Sometimes she’ll ring and not leave a voicemail. That missed call from the school strikes fear into your heart. You fear the worst, you stop what you’re doing, you immediately ring back, your heart pounding.
“Just wanted to let you know Mr Bennett, they are having yogurt for pudding at lunch today”
It’s like been in a relationship with some weird stalker.
They message me all the time.
“Anyone lost a pencil?”
“It’s indoor playtime today”
“The newsletter has been emailed this afternoon, have you got it?”
By the time I’ve plowed through all this paperwork, I’m late for school pick up!
A new term means only one thing. Nits. It’s coming, that message, that blanket email, which has the tone of wartime propaganda.
“We have a case of Nits, PLEASE CHECK YOUR CHILD!!!!”
Apparently, nits can squat in anyone’s hair, why do they choose a nine-year-old at a comprehensive that is in special measures.
Those nits need to have more ambition, get on Deniro’s head, a weekend on Ant then Dec, and then spend the summer on Bradley Walsh.
Hearing the word nits is still scary! – in the 80’s was brutal. One scratch behind your ear and the next minute you’re in ahead lock, and the school nurse brings out the shears and leaves you looking like a miniature Phil Mitchell!
My Daughter’s school has a no nit policy, they’ve not seen a cardigan in years. They don’t want anything in that building. It’s like the Australian during lockdown, zero tolerance.
Sent was once sent home for a wet fart. She had chili at lunch, laughed and coughed at the same time and the next minute I’ve had a phone call, and found her in reception looking bewildered holding her pants in a plastic bag.
“Get well soon they said to her”
There was nothing wrong with her. When I worked in an office I’d do that most Monday mornings after my first coffee, they never sent me home!
I’ve learned it’s a myth that nits only went for kids with poor personal hygiene. I showered every day, mum would wash my hair with Vosene, which as we know is a registered chemical weapon, and I still got a dose.
One lad in our class, who never washed his hands and once had skid marks on the OUTSIDE of his underpants, sailed through school, nit free. He was riddled with worms though.
I’m going now, got to get her stuff ready for the next school day. Making sandwiches, filling her massive Stanley cup, that takes a few hours. Since when did children start taking enough water to quench the thirst of an African village to school? I want her to be hydrated, but she must be urinating like a camel.

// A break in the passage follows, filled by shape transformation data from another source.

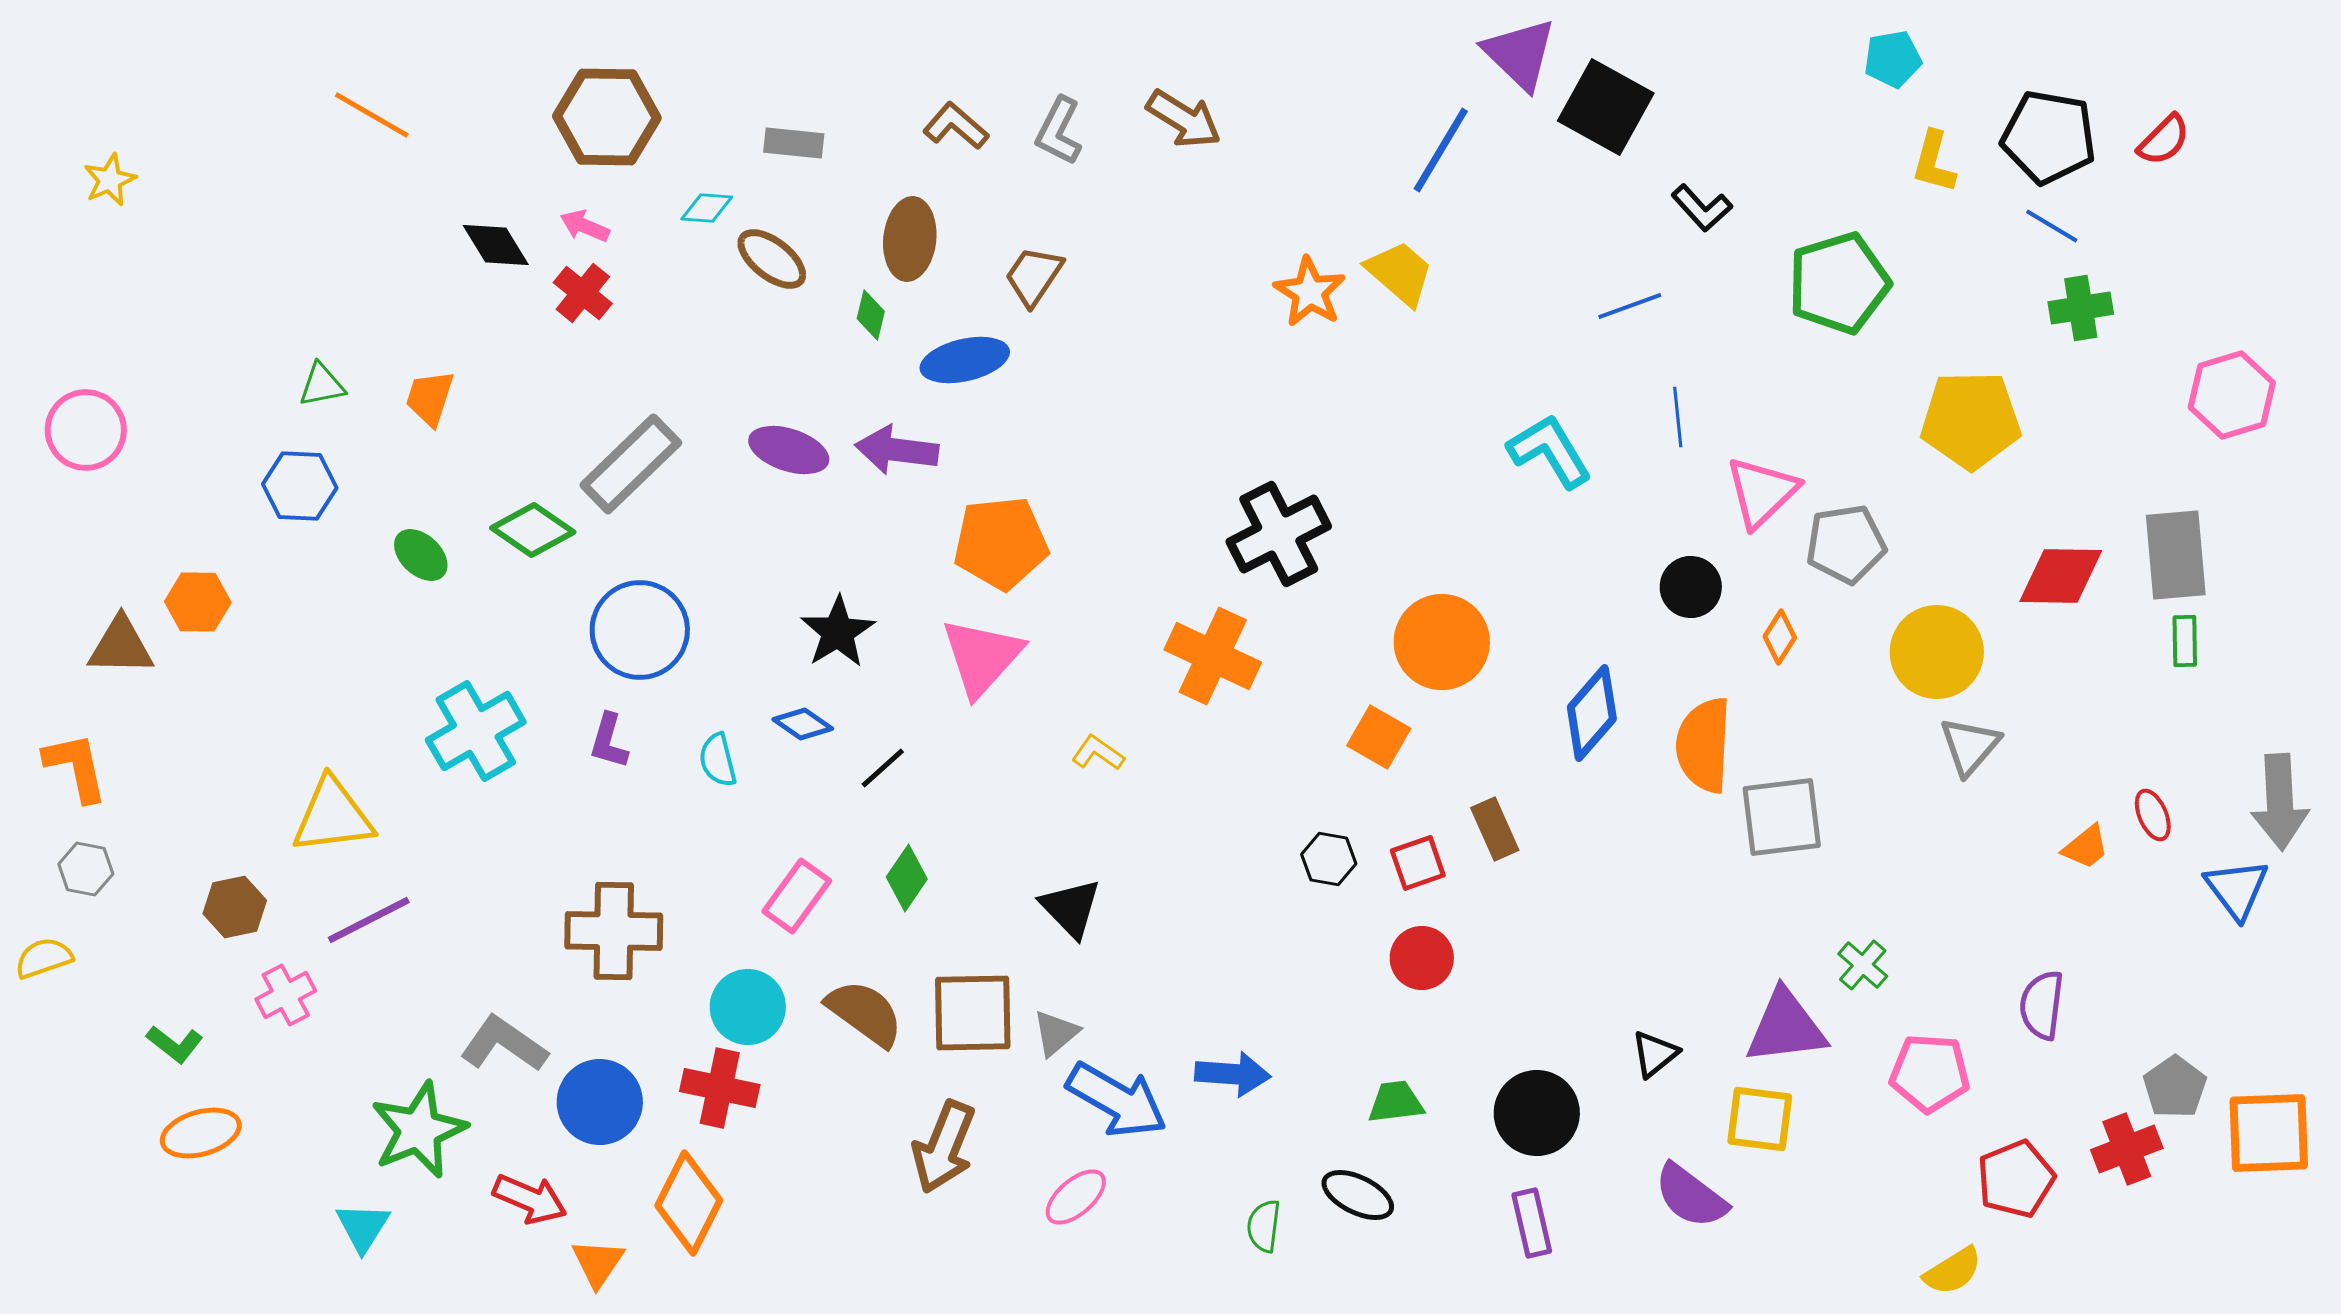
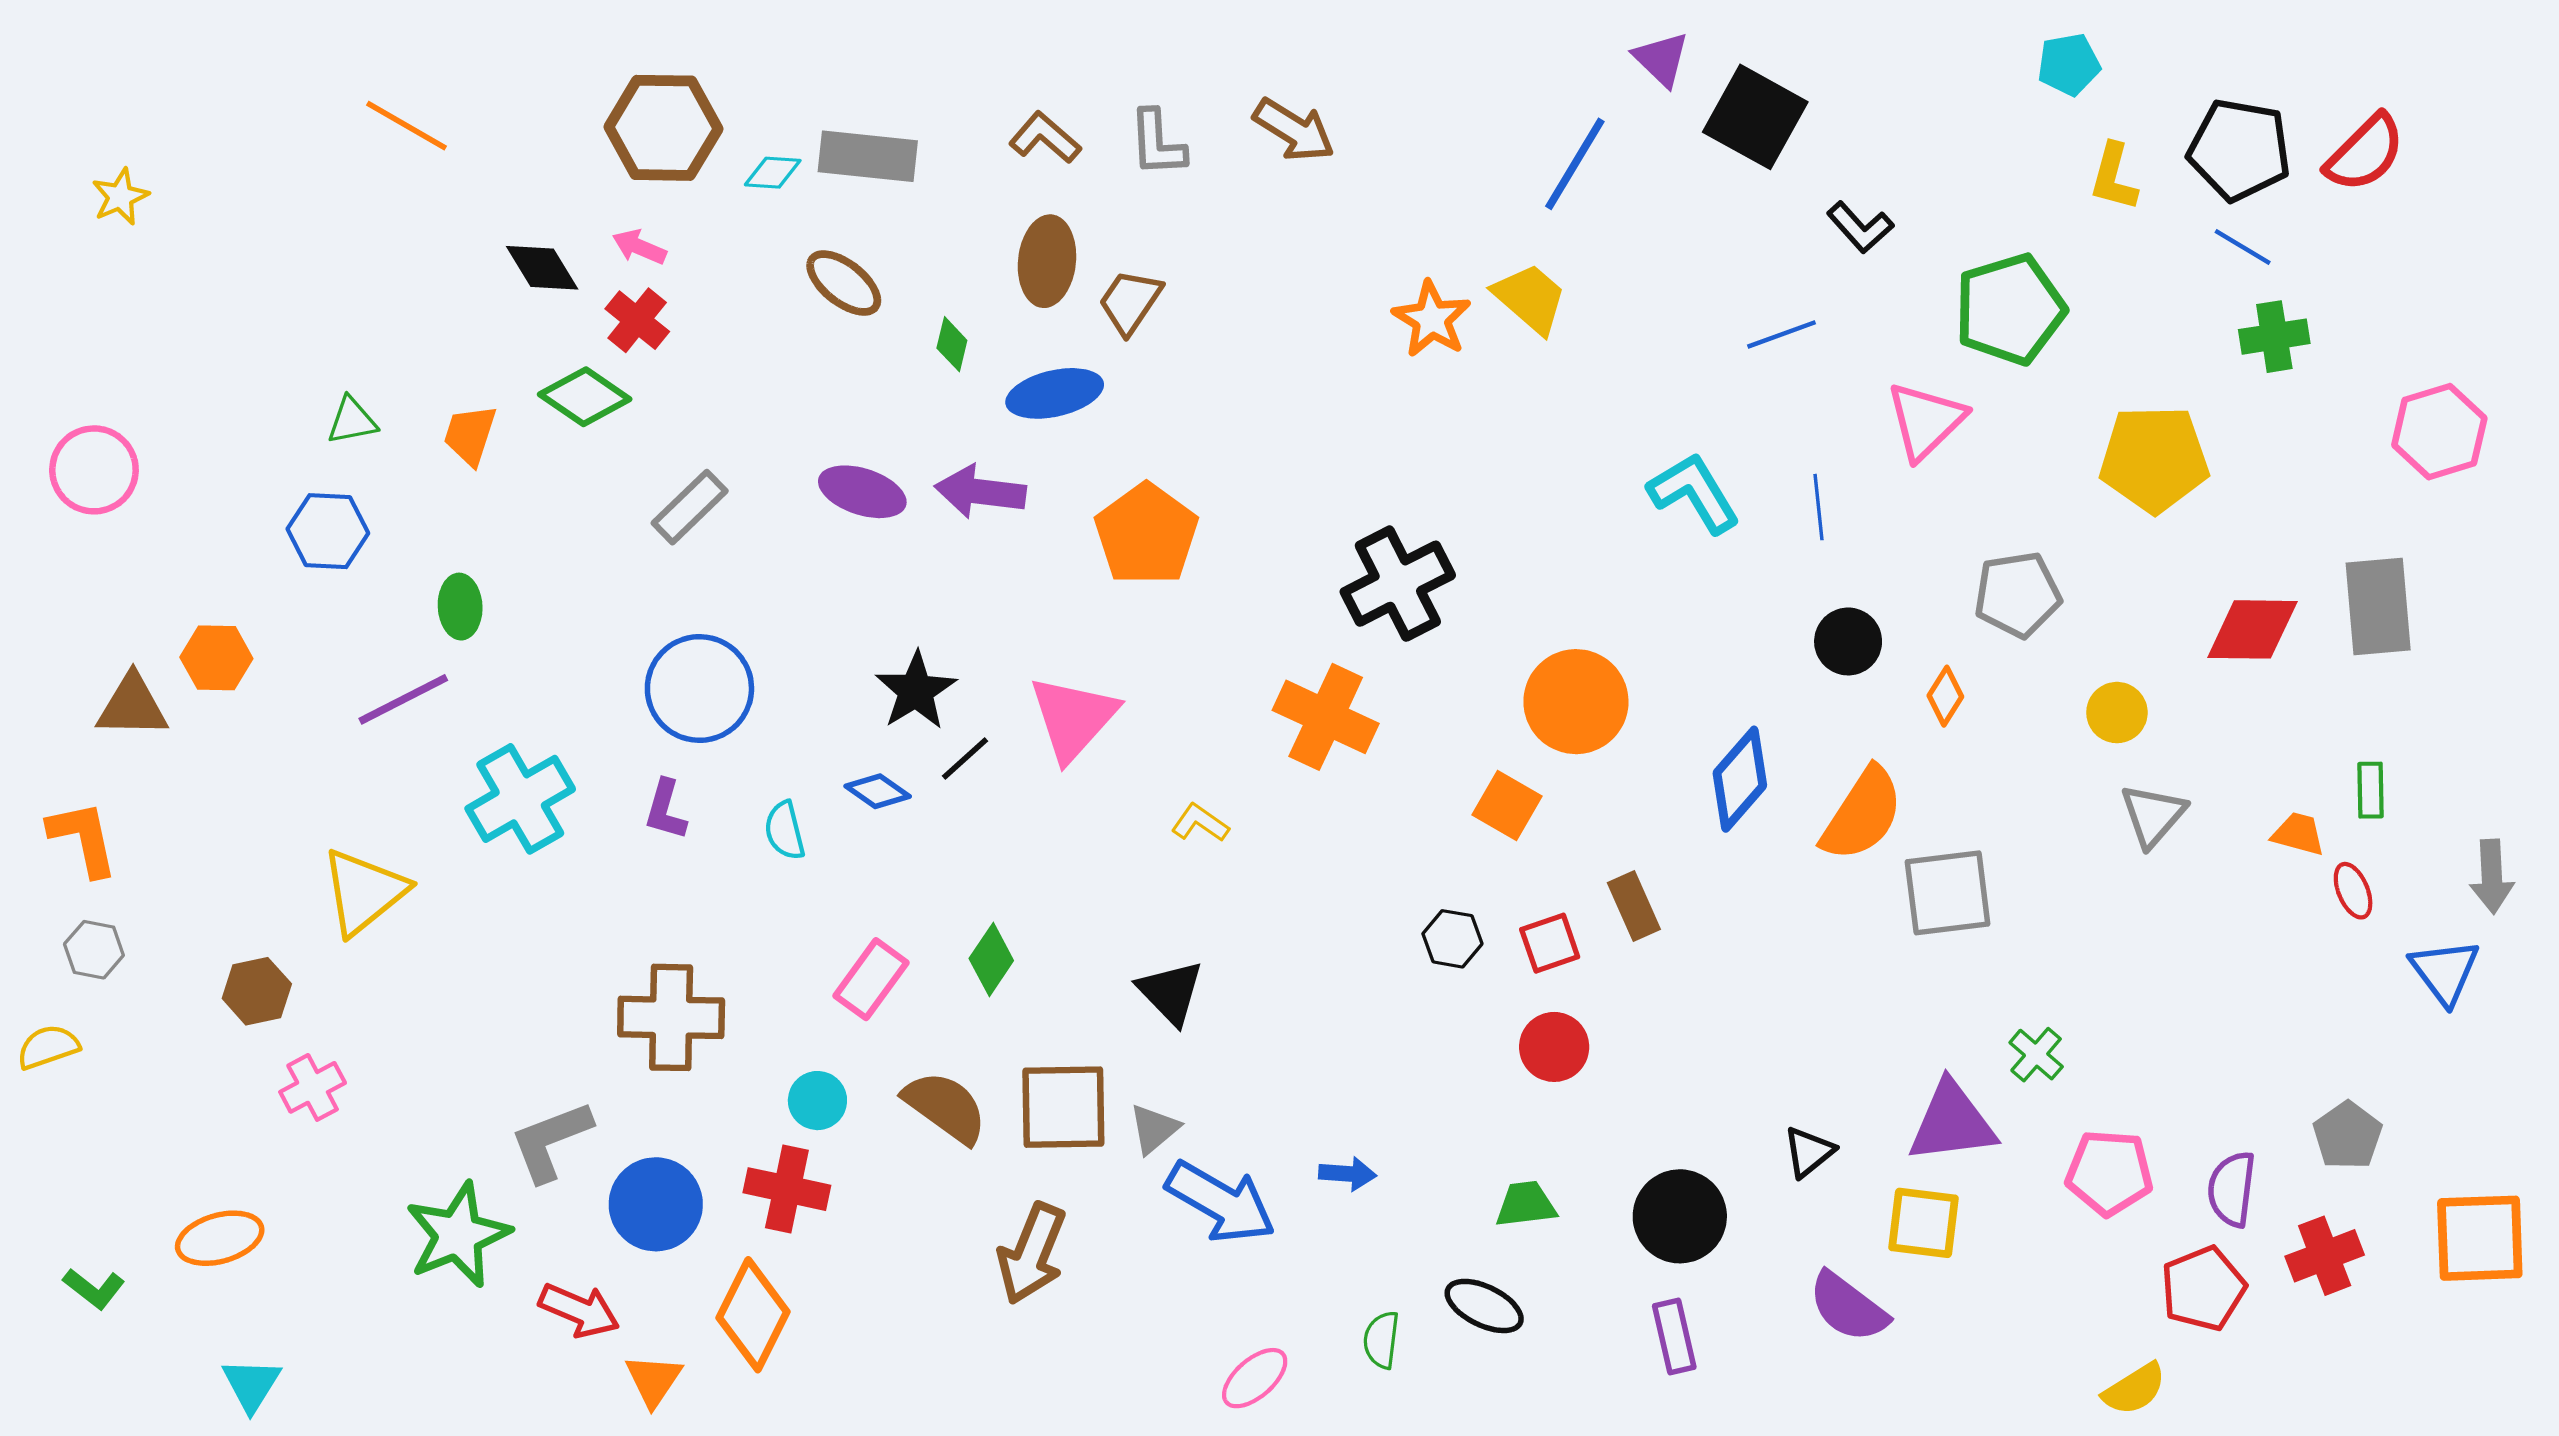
purple triangle: (1520, 54) -> (1661, 59), size x0.7
gray L-shape: (1059, 131) -> (1157, 143), turned -30
red semicircle: (2164, 140) -> (2365, 153), size x1.4
gray rectangle: (794, 143) -> (868, 156), size x1.5
cyan diamond: (707, 208) -> (773, 173), moved
brown ellipse: (910, 239) -> (1047, 261), moved
blue line: (1678, 417) -> (1819, 507), moved
gray rectangle: (631, 464) -> (690, 507), size x0.7
pink triangle: (1762, 492) -> (1926, 421), moved
green diamond: (533, 530) -> (585, 397), moved
orange pentagon: (1001, 543) -> (1146, 534), moved, turned -30
green ellipse: (421, 555) -> (460, 607), turned 44
green rectangle: (2185, 641) -> (2370, 790), moved
yellow circle: (1937, 652) -> (2117, 713), size x0.6
orange semicircle: (1704, 745) -> (1862, 814), turned -150
black line: (883, 768) -> (965, 758), moved
gray arrow: (2280, 802) -> (2492, 876), size x0.7
yellow triangle: (333, 816) -> (364, 892), turned -32
orange trapezoid: (2086, 847) -> (2298, 834), moved, turned -126
purple line: (369, 920) -> (403, 699), moved
purple semicircle: (2042, 1005) -> (2232, 1189), moved
cyan circle: (748, 1007) -> (817, 1101), size x0.7
green L-shape: (175, 1044) -> (94, 1288), moved
gray L-shape: (504, 1044) -> (551, 1141), turned -56
blue arrow: (1233, 1074) -> (1348, 1174), size x0.7
gray pentagon: (2175, 1087) -> (2348, 1135), moved
pink ellipse: (1076, 1197) -> (1255, 1378), moved
cyan triangle: (363, 1227) -> (251, 1385), moved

I also polish her shoes every night. It’s a tradition passed down to me from my father. He used to be fireman and it’s part of his DNA. The working-class way, put on your tie and clean your shoes. He used to buff those things, so I looked like a Beefeater. I was eleven. I spent break times kicking a tennis ball around a playground, I wasn’t Alan Sugar. I can always smell that polish, I think it gives my Dad flashback to been on duty, it must be how Nigel Mansell feels whenever he fills the car with Petrol.
I think school sometimes doesn’t prepare you for the real world. Some people are late developers. The world my children live in now is very different to the one I grew up in.
We didn’t have influencers when I was at school. We had people who would do dares. There was a lad who ate bees, one who cycled into a river, another tattooed his hand with a compass. Back then they were lunatics, now they’d probably be millionaires.
My daughter is accident prone, they often send her home with “bump notes” detailing the latest, Jackass style stunt she’s inflicted on herself. She’s collecting these things now. They have a little diagram on them, with an area circled where they’ve hurt themselves, it’s like an autopsy! Five more and we can publish it as a novel. It’s going to be sadder than Angela’s Ashes.
I’ve looked at the clock, it’s time for pick up. I swear I literally drop her off and may as well turn round again. Anyone who doesn’t believe in time travel should drop off a child at school and then try to have a productive day. It just doesn’t happen.
I’ve made one brew; my butt cheeks almost touched the sofa and now I’m off again.
Still, at least we get to buy some sweets.